FIG. 2 is a circuit diagram specifically showing a configuration of a variable gain circuit.

FIG. 3 is a circuit diagram specifically showing a configuration of a variable gain circuit of a modified example.

FIG. 4 is a block diagram showing a configuration of a conventional variable gain circuit using an operational amplifier circuit.

FIG. 5 is a circuit diagram specifically showing a configuration of a conventional variable gain circuit.

[Explanation of symbols]

 10 operational amplifier circuit 20 internal phase compensation circuit 30 phase compensation adjustment circuit 40 gain setting circuit 50 gain setting control means

Claims (1)

[Claims] 1. An operational amplifier circuit for performing operational amplification of a signal input through an input terminal, and an operational amplifier circuit connected between an inverting input terminal and an output terminal of the operational amplifier circuit for setting the gain of the operational amplifier.

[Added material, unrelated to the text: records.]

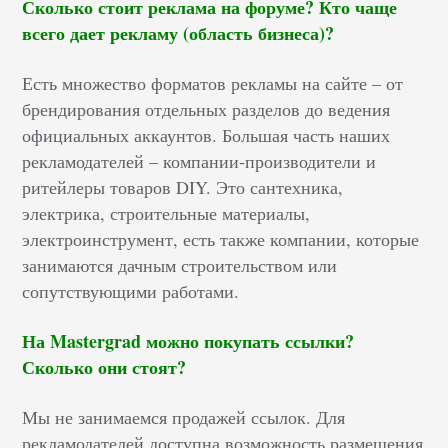
Сколько стоит реклама на форуме? Кто чаще
всего дает рекламу (область бизнеса)?
Есть множество форматов рекламы на сайте – от
брендирования отдельных разделов до ведения
официальных аккаунтов. Большая часть наших
рекламодателей – компании-производители и
ритейлеры товаров DIY. Это сантехника,
электрика, строительные материалы,
электроинструмент, есть также компании, которые
занимаются дачным строительством или
сопутствующими работами.
На Mastergrad можно покупать ссылки?
Сколько они стоят?
Мы не занимаемся продажей ссылок. Для
рекламодателей доступна возможность размещения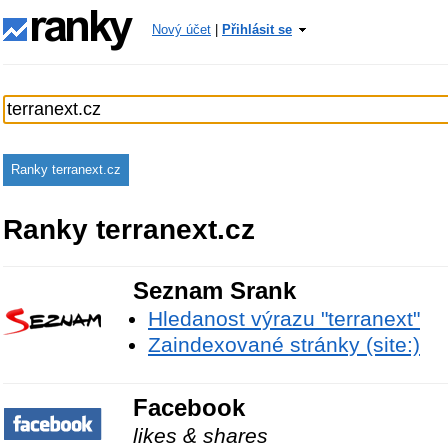
Nový účet
|
Přihlásit se
Ranky terranext.cz
Ranky terranext.cz
Seznam Srank
Hledanost výrazu "terranext"
Zaindexované stránky (site:)
Facebook
likes & shares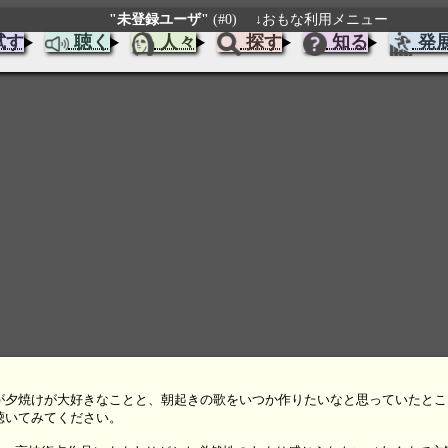
"未登録ユーザ"
(#0)
↓おもな利用メニュー
試す
聴く
人々
探す
知る
発
が夕焼けが大好きなことと、朝起きの歌をいつか作りたいなと思っていたとこ
聴いてみてください。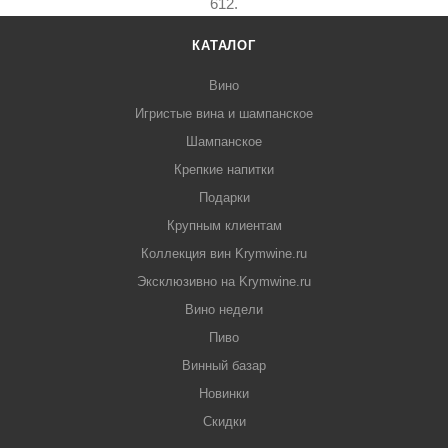
612.
КАТАЛОГ
Вино
Игристые вина и шампанское
Шампанское
Крепкие напитки
Подарки
Крупным клиентам
Коллекция вин Krymwine.ru
Эксклюзивно на Krymwine.ru
Вино недели
Пиво
Винный базар
Новинки
Скидки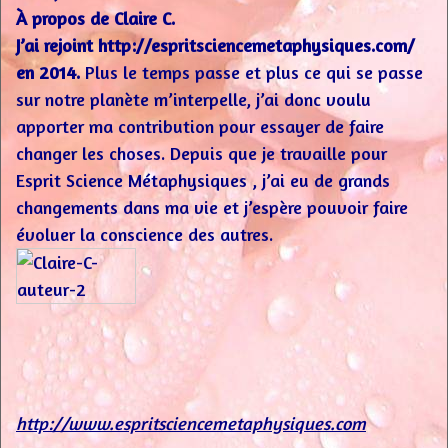
À propos de Claire C.
J’ai rejoint http://espritsciencemetaphysiques.com/
en 2014.
Plus le temps passe et plus ce qui se passe
sur notre planète m’interpelle, j’ai donc voulu
apporter ma contribution pour essayer de faire
changer les choses. Depuis que je travaille pour
Esprit Science Métaphysiques , j’ai eu de grands
changements dans ma vie et j’espère pouvoir faire
évoluer la conscience des autres.
http://www.espritsciencemetaphysiques.com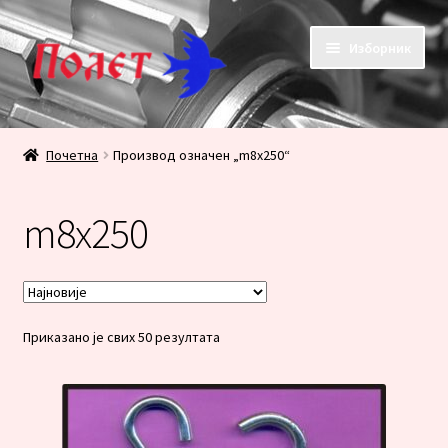
Прескочи
Скочи
Изборник
на
на
навигацију
садржај
Почетак
Почетна
Производ oзначен „m8x250“
KONTAKT
m8x250
KORPA
PRODAVNICA
Сортирано
Приказано је свих 50 резултата
Плаћање
по
најновијем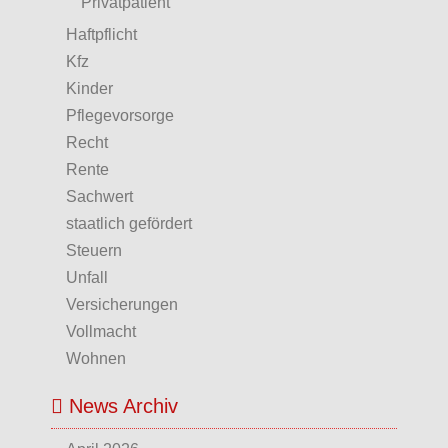
Privatpatient
Haftpflicht
Kfz
Kinder
Pflegevorsorge
Recht
Rente
Sachwert
staatlich gefördert
Steuern
Unfall
Versicherungen
Vollmacht
Wohnen
News Archiv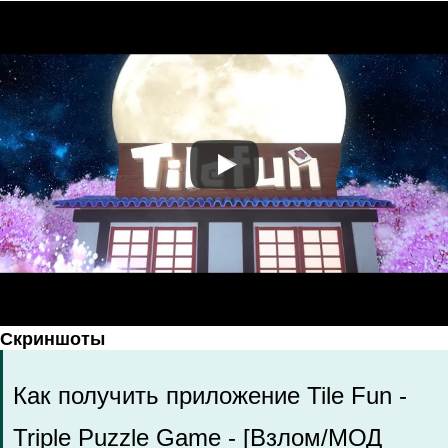
Скриншоты
Как получить приложение Tile Fun -
Triple Puzzle Game - [Взлом/МОД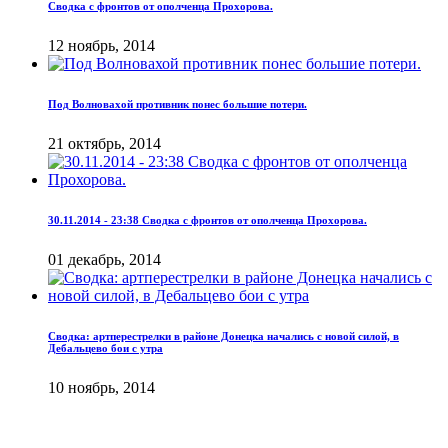
Сводка с фронтов от ополченца Прохорова.
12 ноябрь, 2014
Под Волновахой противник понес большие потери.
21 октябрь, 2014
30.11.2014 - 23:38 Сводка с фронтов от ополченца Прохорова.
01 декабрь, 2014
Сводка: артперестрелки в районе Донецка начались с новой силой, в
Дебальцево бои с утра
10 ноябрь, 2014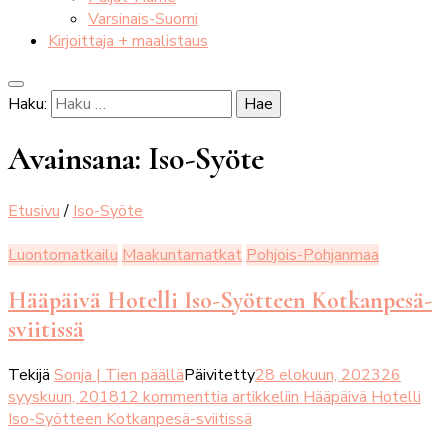
Varsinais-Suomi
Kirjoittaja + maalistaus
Haku:
Avainsana:
Iso-Syöte
Etusivu
/
Iso-Syöte
Luontomatkailu
Maakuntamatkat
Pohjois-Pohjanmaa
Hääpäivä Hotelli Iso-Syötteen Kotkanpesä-
sviitissä
Tekijä
Sonja | Tien päällä
Päivitetty
28 elokuun, 2023
26
syyskuun, 2018
12 kommenttia
artikkeliin Hääpäivä Hotelli
Iso-Syötteen Kotkanpesä-sviitissä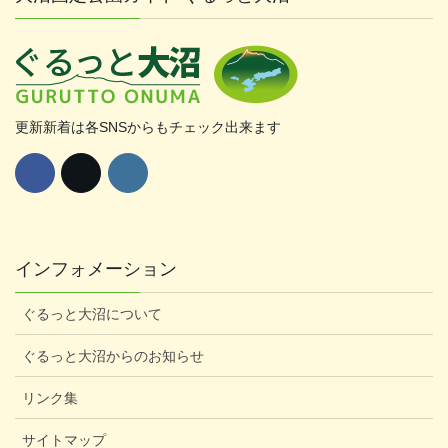
更新新着は各SNSからもチェック出来ます
インフォメーション
ぐるっと大沼について
ぐるっと大沼からのお知らせ
リンク集
サイトマップ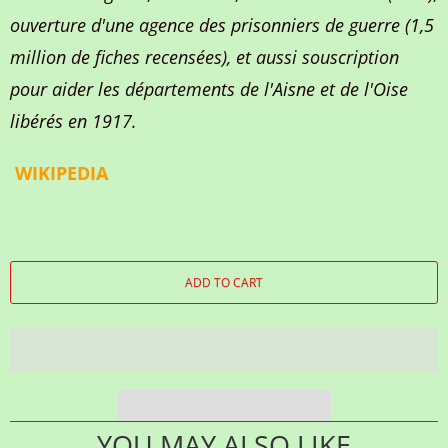
ouverture d'une agence des prisonniers de guerre (1,5
million de fiches recensées), et aussi souscription
pour aider les départements de l'Aisne et de l'Oise
libérés en 1917.
WIKIPEDIA
ADD TO CART
YOU MAY ALSO LIKE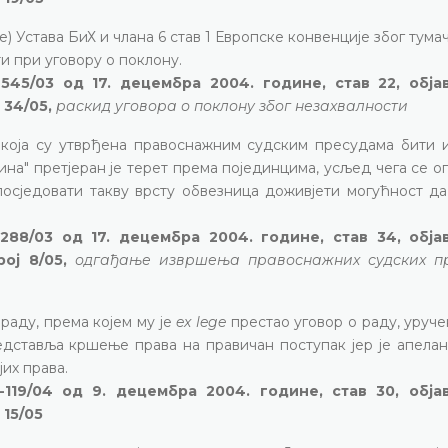
) Устава БиХ и члана 6 став 1 Европске конвенције због тума
и при уговору о поклону.
545/03 од 17. децембра 2004. године, став 22, обј
 34/05,
раскид уговора о поклону због незахвалности
 која су утврђена правоснажним судским пресудама бити 
на" претјеран је терет према појединцима, усљед чега се 
осједовати такву врсту обвезница доживјети могућност да
288/03 од 17. децембра 2004. године, став 34, обј
рој 8/05,
одгађање извршења правоснажних судских п
раду, према којем му је
ex lege
престао уговор о раду, уруч
едставља кршење права на правичан поступак јер је апелан
их права.
119/04 од 9. децембра 2004. године, став 30, обја
15/05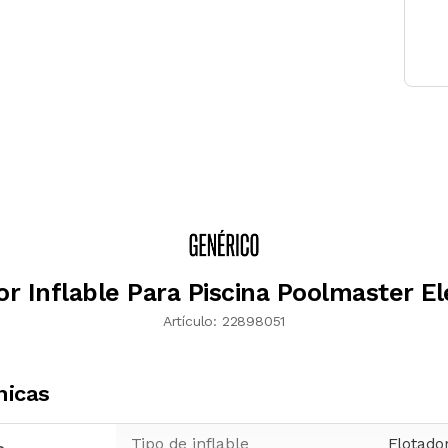
or Inflable Para Piscina Poolmaster E
Artículo:
22898051
nicas
Tipo de inflable
Flotado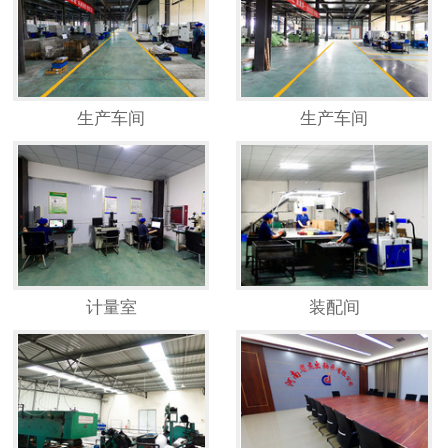
生产车间
生产车间
计量室
装配间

A variable gain circuit comprising a gain setting circuit and a phase compensating circuit for compensating the phase of a signal for which the operational amplification is performed, the variable gain circuit being connected in parallel with the phase compensating circuit, the phase compensating circuit according to the set gain. And a gain setting control means for synchronizing the adjustment of the phase compensation and the setting of the gain.